What is Machine Learning?
Machine Learning (ML) enables computers to learn from data and make predictions or decisions on their own without the need of explicitly programming. It’s part of the bigger umbrella of Artificial Intelligence (AI) which aims to make machines capable of tasks that would normally require human intelligence.
In simpler terms, Machine Learning helps computers understand data, recognize patterns, and predict future events.
Starting to Learn Machine Learning Where to Begin?
To get started with Machine Learning, we need to understand first some basic statistics. This will guide us analyze data and make sense of number in which we will use one of the popular programming languages Python to carry out these tasks.
What is Data Set?
A data set is a collection of information. It can be simply be a list of numbers or complex such as a detailed table various types of data.
Example of an array (lust of numbers):
[120, 180, 150, 220, 220, 95, 110, 135, 180, 200, 160]

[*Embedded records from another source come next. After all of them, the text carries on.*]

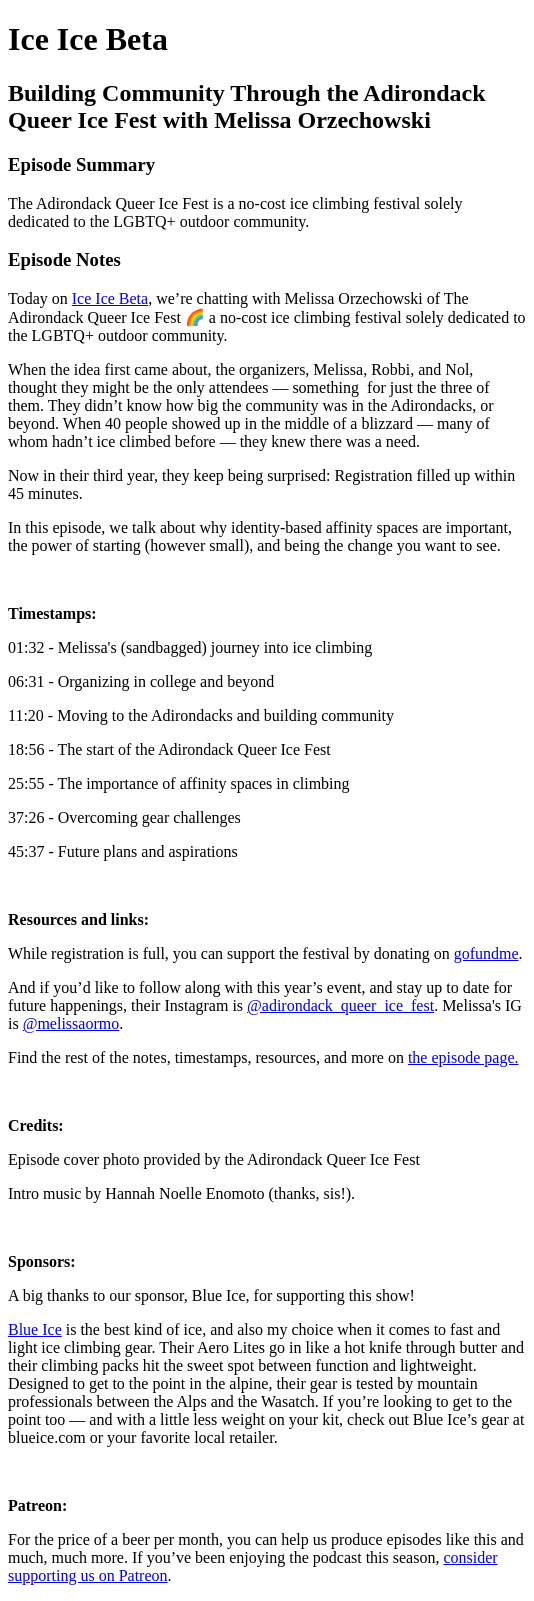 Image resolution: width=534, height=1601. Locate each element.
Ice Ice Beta (110, 298)
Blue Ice (35, 1329)
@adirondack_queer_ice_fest (340, 1005)
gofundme (486, 953)
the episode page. (463, 1057)
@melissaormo (71, 1023) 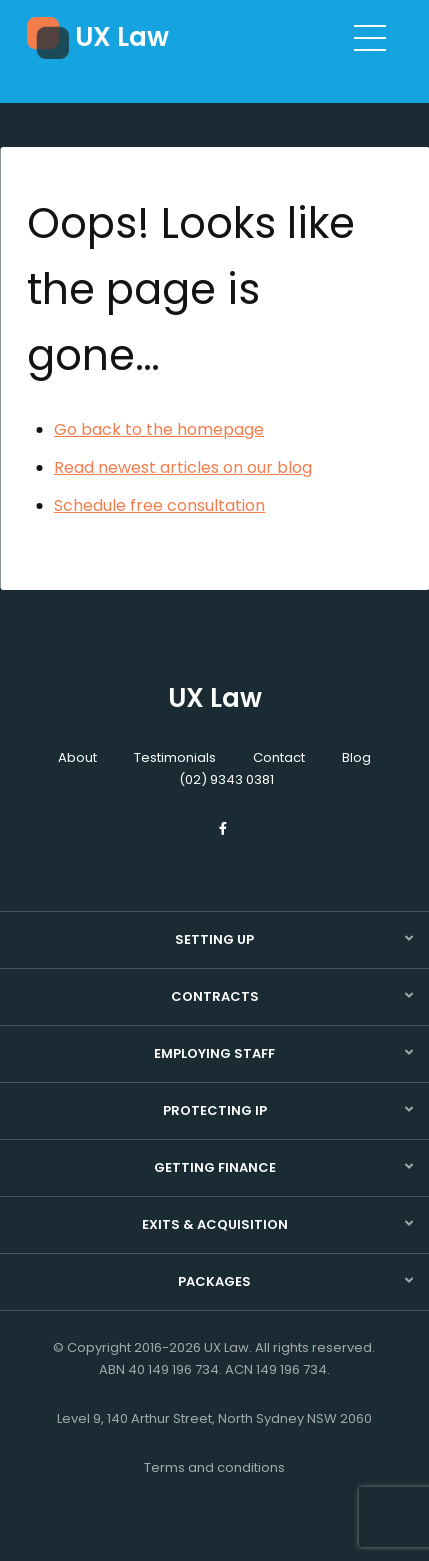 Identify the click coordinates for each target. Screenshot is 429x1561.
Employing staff (214, 1053)
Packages (214, 1281)
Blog (356, 757)
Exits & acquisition (215, 1224)
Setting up (214, 939)
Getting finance (215, 1167)
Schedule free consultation (159, 505)
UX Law (122, 37)
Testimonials (175, 757)
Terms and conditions (214, 1467)
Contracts (215, 996)
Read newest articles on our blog (183, 467)
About (77, 757)
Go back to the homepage (159, 429)
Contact (279, 757)
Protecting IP (215, 1110)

Product | Category | Price | Rating | In Stock |
Mango Graham | Dessert | 200 | 4.6 | Yes |
Adobo | Food | 80 | 4.7 | Yes |
Leche Flan | Dessert | 120 | 4.8 | No |
Gulaman | Beverage | 30 | 4.2 | Yes |
T-Shirt | Clothing | 150 | 4.5 | Yes |
Types of Data
When analyzing data, it is important to understand what type of data we have. The three main types are:
- Numerical data: These are numbers:
- Discrete: Countable numbers such as the number of items in stock.
- Continuous: Measurable numbers, like the price of a product.
- Categorical Data: Data that represents categories like the product’s type or yes/no answers.
- Ordinal Data: Data with a defined order such as ratings (4.8 stars is better than 4.2 stars).
Understanding the type of data helps you choose the correct analysis method.